Methicillin-Resistant Staph Aureus is an example of how bacteria can evolve in the presence of antibiotics to develop resistance. Penicillin and others antibiotics of the beta-lactam family work by binding to penicillin binding proteins, bacterial proteins, which are essential for maintaining the bacterial cell wall. But these bacterial proteins can evolve their structure, so that they are no longer efficiently bound by beta-lactam antibiotics. In the case of MRSA, a gene called mecA encodes a particular form of penicillin-binding protein, PBP2A, which allows the bacteria to grow and divide in the presence of most beta-lactam antibiotics. mecA isn’t located on the bacterial chromosome. It’s located on a mobile genetic element called the staphylococcal chromosome cassette, or SCCmec. This cassette can be passed directly from one bacterium to another through horizontal gene transfer, which allows the population of bacteria to develop antibiotic resistance even more rapidly.

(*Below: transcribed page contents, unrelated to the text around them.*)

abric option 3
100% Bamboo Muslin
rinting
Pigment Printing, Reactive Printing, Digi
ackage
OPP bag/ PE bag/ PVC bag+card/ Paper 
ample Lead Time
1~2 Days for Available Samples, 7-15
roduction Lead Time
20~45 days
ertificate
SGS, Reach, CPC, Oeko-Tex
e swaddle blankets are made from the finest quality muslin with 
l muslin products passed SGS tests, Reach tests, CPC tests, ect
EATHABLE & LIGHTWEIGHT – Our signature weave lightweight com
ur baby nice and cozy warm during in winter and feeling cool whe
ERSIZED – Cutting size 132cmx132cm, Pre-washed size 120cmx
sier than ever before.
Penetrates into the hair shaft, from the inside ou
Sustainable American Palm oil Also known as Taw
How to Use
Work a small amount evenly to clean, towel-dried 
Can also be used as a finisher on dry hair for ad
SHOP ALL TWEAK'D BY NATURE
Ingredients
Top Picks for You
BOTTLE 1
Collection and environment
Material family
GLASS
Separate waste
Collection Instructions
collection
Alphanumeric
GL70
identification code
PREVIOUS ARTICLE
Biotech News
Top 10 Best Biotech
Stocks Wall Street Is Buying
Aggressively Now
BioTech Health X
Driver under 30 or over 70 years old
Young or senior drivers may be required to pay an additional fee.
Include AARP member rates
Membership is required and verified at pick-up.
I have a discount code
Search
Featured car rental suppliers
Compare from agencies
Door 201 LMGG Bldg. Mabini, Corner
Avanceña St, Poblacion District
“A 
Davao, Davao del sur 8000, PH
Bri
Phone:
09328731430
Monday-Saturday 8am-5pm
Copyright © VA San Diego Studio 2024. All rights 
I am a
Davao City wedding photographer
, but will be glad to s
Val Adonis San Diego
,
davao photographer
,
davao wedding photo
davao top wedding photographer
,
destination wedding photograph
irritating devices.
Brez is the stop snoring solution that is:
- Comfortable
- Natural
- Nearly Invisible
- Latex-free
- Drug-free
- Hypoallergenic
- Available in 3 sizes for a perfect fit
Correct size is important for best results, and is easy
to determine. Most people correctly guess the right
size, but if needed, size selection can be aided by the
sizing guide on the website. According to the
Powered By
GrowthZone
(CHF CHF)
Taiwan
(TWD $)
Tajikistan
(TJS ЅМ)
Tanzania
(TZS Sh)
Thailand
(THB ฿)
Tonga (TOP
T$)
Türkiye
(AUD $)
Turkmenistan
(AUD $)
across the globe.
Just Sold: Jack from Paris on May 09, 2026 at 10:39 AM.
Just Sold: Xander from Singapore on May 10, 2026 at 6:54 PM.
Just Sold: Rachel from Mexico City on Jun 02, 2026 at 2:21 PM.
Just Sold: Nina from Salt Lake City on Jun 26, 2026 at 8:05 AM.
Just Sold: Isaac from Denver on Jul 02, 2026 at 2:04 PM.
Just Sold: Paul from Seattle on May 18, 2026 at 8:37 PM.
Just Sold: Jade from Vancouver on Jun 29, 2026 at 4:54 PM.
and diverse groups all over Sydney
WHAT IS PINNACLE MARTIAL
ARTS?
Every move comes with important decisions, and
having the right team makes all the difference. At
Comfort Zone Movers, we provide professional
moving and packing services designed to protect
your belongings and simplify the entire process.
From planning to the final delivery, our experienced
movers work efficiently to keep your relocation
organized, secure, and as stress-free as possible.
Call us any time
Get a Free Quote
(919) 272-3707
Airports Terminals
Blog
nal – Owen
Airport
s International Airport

Don’t let that scare you. The genetics component of the course is not at all front and center; a graphic that accompanied this case presentation explained it quite nicely, and even better, it was not on the test that followed!


When Malcolm Gladwell said we need to use stories to close the gap between the reality of medicine and the public’s perception of it, I assumed he meant something like the usual tale of heroic medical intervention. Where the public remains on the outside looking in, and the feeling can sometimes be akin to voyeurism.

But Stanford had a better idea: they’ve brought us into the medical world and they’ve made us part of the story. Real cases are presented. You really do care about the patient. And that emotion follows you as you work through the relevant biology to make sure this doesn’t happen on your watch – which of course cannot be strictly true. We’re not in it for the M.D. But that’s the whole point – it feels as if we are – and so the difficulties of study almost fade into the background. It leaves you wondering why they’d teach medicine any other way.